Stored data entries:
++++++++++

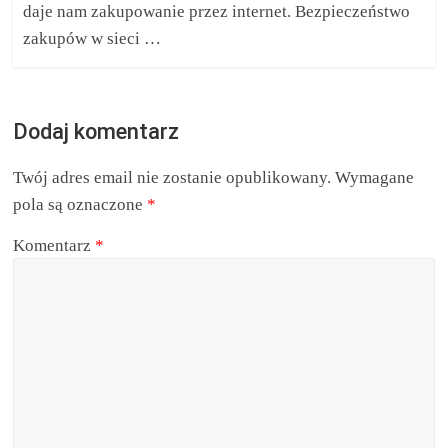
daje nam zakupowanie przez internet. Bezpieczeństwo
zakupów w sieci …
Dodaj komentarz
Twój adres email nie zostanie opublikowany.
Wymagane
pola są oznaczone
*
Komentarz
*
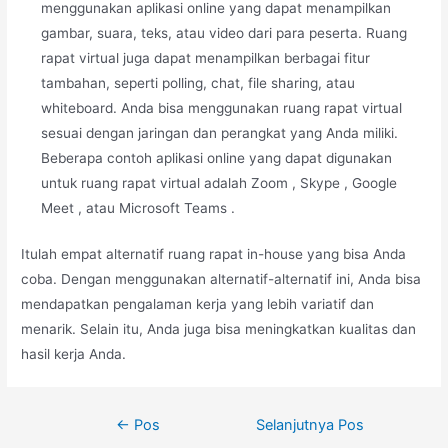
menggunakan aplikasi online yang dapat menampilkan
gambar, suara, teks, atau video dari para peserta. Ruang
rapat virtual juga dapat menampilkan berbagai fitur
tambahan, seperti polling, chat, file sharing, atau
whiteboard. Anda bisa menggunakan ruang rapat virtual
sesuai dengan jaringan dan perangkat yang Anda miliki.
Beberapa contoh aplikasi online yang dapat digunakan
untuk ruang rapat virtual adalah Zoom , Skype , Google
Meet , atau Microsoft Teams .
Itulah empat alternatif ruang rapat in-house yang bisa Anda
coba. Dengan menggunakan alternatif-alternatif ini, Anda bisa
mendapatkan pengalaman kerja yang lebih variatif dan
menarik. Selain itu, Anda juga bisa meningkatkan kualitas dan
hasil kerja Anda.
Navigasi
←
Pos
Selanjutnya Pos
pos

++++++++++

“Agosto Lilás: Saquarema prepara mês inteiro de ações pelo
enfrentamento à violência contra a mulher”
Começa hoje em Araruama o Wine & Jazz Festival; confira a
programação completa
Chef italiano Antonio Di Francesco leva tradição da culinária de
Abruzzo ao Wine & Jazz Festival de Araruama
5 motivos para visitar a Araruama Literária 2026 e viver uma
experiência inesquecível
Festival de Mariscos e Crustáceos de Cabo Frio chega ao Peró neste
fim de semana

++++++++++

EXERCISE INSTRUCTIONS: In the data above, retype exactly and only the lines between the one holding "menggunakan aplikasi online" and the one holding "mendapatkan pengalaman kerja", inclusive.

SOLUTION FOR THIS EXERCISE:
menggunakan aplikasi online yang dapat menampilkan
gambar, suara, teks, atau video dari para peserta. Ruang
rapat virtual juga dapat menampilkan berbagai fitur
tambahan, seperti polling, chat, file sharing, atau
whiteboard. Anda bisa menggunakan ruang rapat virtual
sesuai dengan jaringan dan perangkat yang Anda miliki.
Beberapa contoh aplikasi online yang dapat digunakan
untuk ruang rapat virtual adalah Zoom , Skype , Google
Meet , atau Microsoft Teams .
Itulah empat alternatif ruang rapat in-house yang bisa Anda
coba. Dengan menggunakan alternatif-alternatif ini, Anda bisa
mendapatkan pengalaman kerja yang lebih variatif dan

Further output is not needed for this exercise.